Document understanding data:
^^^^^^^^

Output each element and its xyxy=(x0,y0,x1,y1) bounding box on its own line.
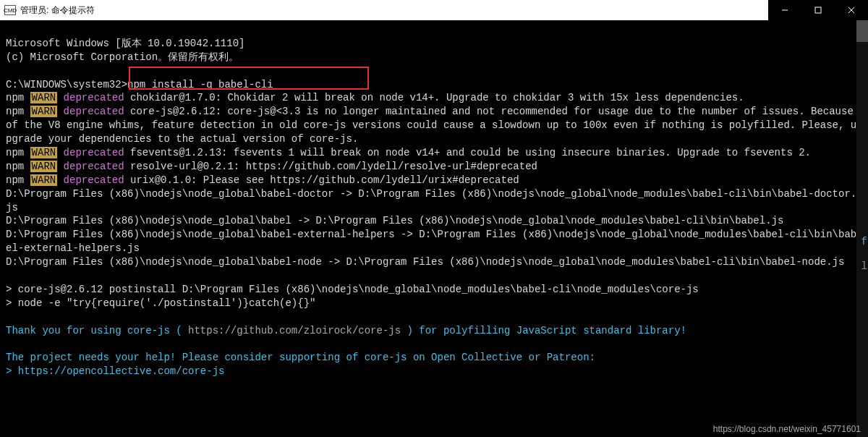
npm-prefix: npm xyxy=(6,92,30,103)
deprecated-label: deprecated xyxy=(57,161,124,172)
sidebar-annotation: f l xyxy=(861,230,867,279)
npm-prefix: npm xyxy=(6,106,30,117)
npm-prefix: npm xyxy=(6,161,30,172)
command-text: npm install -g babel-cli xyxy=(127,79,273,90)
warn-badge: WARN xyxy=(30,92,58,103)
prompt: C:\WINDOWS\system32> xyxy=(6,79,127,90)
deprecated-label: deprecated xyxy=(57,174,124,186)
deprecated-label: deprecated xyxy=(57,106,124,117)
minimize-button[interactable] xyxy=(768,0,801,20)
support-url: > https://opencollective.com/core-js xyxy=(6,365,224,377)
titlebar-left: CMD 管理员: 命令提示符 xyxy=(4,4,95,17)
warn-text: fsevents@1.2.13: fsevents 1 will break o… xyxy=(124,147,811,158)
titlebar-buttons xyxy=(768,0,868,20)
deprecated-label: deprecated xyxy=(57,147,124,158)
warn-text: chokidar@1.7.0: Chokidar 2 will break on… xyxy=(124,92,744,103)
path-line: D:\Program Files (x86)\nodejs\node_globa… xyxy=(6,215,783,226)
npm-prefix: npm xyxy=(6,147,30,158)
warn-text: resolve-url@0.2.1: https://github.com/ly… xyxy=(124,161,537,172)
warn-badge: WARN xyxy=(30,106,58,117)
window-title: 管理员: 命令提示符 xyxy=(20,4,95,17)
thank-text: ) for polyfilling JavaScript standard li… xyxy=(401,325,686,336)
thank-url: https://github.com/zloirock/core-js xyxy=(188,325,401,336)
terminal-output[interactable]: Microsoft Windows [版本 10.0.19042.1110] (… xyxy=(0,20,868,381)
svg-rect-1 xyxy=(815,7,821,13)
postinstall-line: > core-js@2.6.12 postinstall D:\Program … xyxy=(6,284,699,295)
scrollbar[interactable] xyxy=(856,20,868,437)
close-button[interactable] xyxy=(835,0,868,20)
version-line: Microsoft Windows [版本 10.0.19042.1110] xyxy=(6,38,244,49)
watermark: https://blog.csdn.net/weixin_45771601 xyxy=(713,424,861,434)
warn-text: core-js@2.6.12: core-js@<3.3 is no longe… xyxy=(6,106,859,145)
maximize-button[interactable] xyxy=(801,0,835,20)
path-line: D:\Program Files (x86)\nodejs\node_globa… xyxy=(6,256,844,268)
path-line: D:\Program Files (x86)\nodejs\node_globa… xyxy=(6,229,856,254)
window-titlebar: CMD 管理员: 命令提示符 xyxy=(0,0,868,20)
path-line: D:\Program Files (x86)\nodejs\node_globa… xyxy=(6,188,856,213)
npm-prefix: npm xyxy=(6,174,30,186)
deprecated-label: deprecated xyxy=(57,92,124,103)
warn-badge: WARN xyxy=(30,147,58,158)
scrollbar-thumb[interactable] xyxy=(856,20,868,42)
copyright-line: (c) Microsoft Corporation。保留所有权利。 xyxy=(6,51,239,63)
postinstall-line: > node -e "try{require('./postinstall')}… xyxy=(6,297,315,309)
warn-badge: WARN xyxy=(30,161,58,172)
warn-text: urix@0.1.0: Please see https://github.co… xyxy=(124,174,519,186)
thank-text: Thank you for using core-js ( xyxy=(6,325,188,336)
cmd-icon: CMD xyxy=(4,5,16,15)
support-text: The project needs your help! Please cons… xyxy=(6,352,595,363)
warn-badge: WARN xyxy=(30,174,58,186)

^^^^^^^^

What is needed: Return all records exactly; no pictures.

Answer below:
Output each element and its xyxy=(x0,y0,x1,y1) bounding box on its own line.
npm-prefix: npm xyxy=(6,92,30,103)
deprecated-label: deprecated xyxy=(57,161,124,172)
sidebar-annotation: f l xyxy=(861,230,867,279)
npm-prefix: npm xyxy=(6,106,30,117)
npm-prefix: npm xyxy=(6,161,30,172)
command-text: npm install -g babel-cli xyxy=(127,79,273,90)
warn-badge: WARN xyxy=(30,92,58,103)
prompt: C:\WINDOWS\system32> xyxy=(6,79,127,90)
deprecated-label: deprecated xyxy=(57,174,124,186)
deprecated-label: deprecated xyxy=(57,106,124,117)
minimize-button[interactable] xyxy=(768,0,801,20)
support-url: > https://opencollective.com/core-js xyxy=(6,365,224,377)
titlebar-left: CMD 管理员: 命令提示符 xyxy=(4,4,95,17)
warn-text: fsevents@1.2.13: fsevents 1 will break o… xyxy=(124,147,811,158)
titlebar-buttons xyxy=(768,0,868,20)
deprecated-label: deprecated xyxy=(57,147,124,158)
warn-text: chokidar@1.7.0: Chokidar 2 will break on… xyxy=(124,92,744,103)
path-line: D:\Program Files (x86)\nodejs\node_globa… xyxy=(6,215,783,226)
npm-prefix: npm xyxy=(6,147,30,158)
warn-text: resolve-url@0.2.1: https://github.com/ly… xyxy=(124,161,537,172)
warn-badge: WARN xyxy=(30,106,58,117)
window-title: 管理员: 命令提示符 xyxy=(20,4,95,17)
thank-text: ) for polyfilling JavaScript standard li… xyxy=(401,325,686,336)
thank-url: https://github.com/zloirock/core-js xyxy=(188,325,401,336)
terminal-output[interactable]: Microsoft Windows [版本 10.0.19042.1110] (… xyxy=(0,20,868,381)
svg-rect-1 xyxy=(815,7,821,13)
postinstall-line: > core-js@2.6.12 postinstall D:\Program … xyxy=(6,284,699,295)
scrollbar[interactable] xyxy=(856,20,868,437)
close-button[interactable] xyxy=(835,0,868,20)
version-line: Microsoft Windows [版本 10.0.19042.1110] xyxy=(6,38,244,49)
watermark: https://blog.csdn.net/weixin_45771601 xyxy=(713,424,861,434)
warn-text: core-js@2.6.12: core-js@<3.3 is no longe… xyxy=(6,106,859,145)
maximize-button[interactable] xyxy=(801,0,835,20)
path-line: D:\Program Files (x86)\nodejs\node_globa… xyxy=(6,256,844,268)
path-line: D:\Program Files (x86)\nodejs\node_globa… xyxy=(6,229,856,254)
window-titlebar: CMD 管理员: 命令提示符 xyxy=(0,0,868,20)
path-line: D:\Program Files (x86)\nodejs\node_globa… xyxy=(6,188,856,213)
npm-prefix: npm xyxy=(6,174,30,186)
deprecated-label: deprecated xyxy=(57,92,124,103)
warn-badge: WARN xyxy=(30,147,58,158)
scrollbar-thumb[interactable] xyxy=(856,20,868,42)
copyright-line: (c) Microsoft Corporation。保留所有权利。 xyxy=(6,51,239,63)
postinstall-line: > node -e "try{require('./postinstall')}… xyxy=(6,297,315,309)
warn-badge: WARN xyxy=(30,161,58,172)
warn-text: urix@0.1.0: Please see https://github.co… xyxy=(124,174,519,186)
thank-text: Thank you for using core-js ( xyxy=(6,325,188,336)
cmd-icon: CMD xyxy=(4,5,16,15)
support-text: The project needs your help! Please cons… xyxy=(6,352,595,363)
warn-badge: WARN xyxy=(30,174,58,186)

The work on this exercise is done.